● **The task**:
Where does the word "want" appear in the data? Copy every line that holds it.
#### Task inputs ####
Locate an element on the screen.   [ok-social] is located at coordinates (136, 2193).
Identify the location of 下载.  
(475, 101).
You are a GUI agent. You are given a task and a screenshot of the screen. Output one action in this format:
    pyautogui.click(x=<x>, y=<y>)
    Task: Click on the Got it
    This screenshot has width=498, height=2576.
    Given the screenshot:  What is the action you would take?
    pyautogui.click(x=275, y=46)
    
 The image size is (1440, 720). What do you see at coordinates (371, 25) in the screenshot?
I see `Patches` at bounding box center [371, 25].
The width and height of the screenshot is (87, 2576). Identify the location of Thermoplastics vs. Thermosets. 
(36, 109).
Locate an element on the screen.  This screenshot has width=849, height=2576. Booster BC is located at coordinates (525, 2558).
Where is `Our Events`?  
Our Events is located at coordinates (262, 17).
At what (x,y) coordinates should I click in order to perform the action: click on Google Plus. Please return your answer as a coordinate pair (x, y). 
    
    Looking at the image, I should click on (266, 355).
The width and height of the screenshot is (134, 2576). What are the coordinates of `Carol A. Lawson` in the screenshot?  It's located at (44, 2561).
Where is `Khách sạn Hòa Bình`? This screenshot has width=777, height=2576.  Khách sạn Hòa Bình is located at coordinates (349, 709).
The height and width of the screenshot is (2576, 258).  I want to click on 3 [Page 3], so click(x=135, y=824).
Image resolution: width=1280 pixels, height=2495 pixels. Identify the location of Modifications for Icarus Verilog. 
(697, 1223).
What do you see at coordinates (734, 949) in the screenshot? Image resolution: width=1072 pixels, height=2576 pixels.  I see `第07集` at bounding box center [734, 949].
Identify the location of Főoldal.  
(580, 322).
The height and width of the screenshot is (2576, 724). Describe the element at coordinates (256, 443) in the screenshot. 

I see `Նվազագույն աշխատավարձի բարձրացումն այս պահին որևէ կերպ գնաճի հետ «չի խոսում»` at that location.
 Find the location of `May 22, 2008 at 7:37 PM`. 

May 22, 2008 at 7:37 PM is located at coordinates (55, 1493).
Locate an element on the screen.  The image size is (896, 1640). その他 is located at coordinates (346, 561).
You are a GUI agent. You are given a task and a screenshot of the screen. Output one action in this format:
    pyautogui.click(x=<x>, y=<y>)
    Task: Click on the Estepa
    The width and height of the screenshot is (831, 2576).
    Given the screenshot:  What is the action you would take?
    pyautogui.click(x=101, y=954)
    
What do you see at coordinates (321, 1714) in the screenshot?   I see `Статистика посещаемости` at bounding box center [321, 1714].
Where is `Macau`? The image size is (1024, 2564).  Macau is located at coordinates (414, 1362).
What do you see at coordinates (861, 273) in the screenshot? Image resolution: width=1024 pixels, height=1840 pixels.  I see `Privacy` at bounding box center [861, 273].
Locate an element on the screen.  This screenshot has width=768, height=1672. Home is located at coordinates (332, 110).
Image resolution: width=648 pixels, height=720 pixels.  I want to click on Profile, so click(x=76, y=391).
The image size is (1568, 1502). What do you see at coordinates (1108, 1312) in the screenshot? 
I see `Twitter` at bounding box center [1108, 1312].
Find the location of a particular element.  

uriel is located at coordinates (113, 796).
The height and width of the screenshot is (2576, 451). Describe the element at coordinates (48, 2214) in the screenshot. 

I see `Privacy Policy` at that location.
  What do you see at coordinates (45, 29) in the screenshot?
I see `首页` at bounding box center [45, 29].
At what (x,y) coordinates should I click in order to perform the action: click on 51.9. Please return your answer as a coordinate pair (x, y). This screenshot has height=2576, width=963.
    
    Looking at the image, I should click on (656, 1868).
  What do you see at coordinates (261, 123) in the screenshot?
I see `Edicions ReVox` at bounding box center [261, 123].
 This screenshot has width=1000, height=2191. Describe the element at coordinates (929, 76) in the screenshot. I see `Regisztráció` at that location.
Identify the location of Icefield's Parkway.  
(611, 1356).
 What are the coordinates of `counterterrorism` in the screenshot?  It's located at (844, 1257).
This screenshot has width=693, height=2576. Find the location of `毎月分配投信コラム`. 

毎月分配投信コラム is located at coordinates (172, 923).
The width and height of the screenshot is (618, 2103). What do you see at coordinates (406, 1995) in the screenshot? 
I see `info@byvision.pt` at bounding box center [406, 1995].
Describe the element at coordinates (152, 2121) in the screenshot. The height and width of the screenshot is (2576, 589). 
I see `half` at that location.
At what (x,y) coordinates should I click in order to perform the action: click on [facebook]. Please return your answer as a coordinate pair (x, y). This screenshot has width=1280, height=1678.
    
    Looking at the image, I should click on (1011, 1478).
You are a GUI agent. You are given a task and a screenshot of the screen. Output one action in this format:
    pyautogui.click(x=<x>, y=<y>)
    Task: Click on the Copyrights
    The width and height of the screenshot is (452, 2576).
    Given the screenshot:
####
● **Task answer**:
The height and width of the screenshot is (2576, 258).  I want to click on 3 [Page 3], so click(x=135, y=824).
Image resolution: width=648 pixels, height=720 pixels.  I want to click on Profile, so click(x=76, y=391).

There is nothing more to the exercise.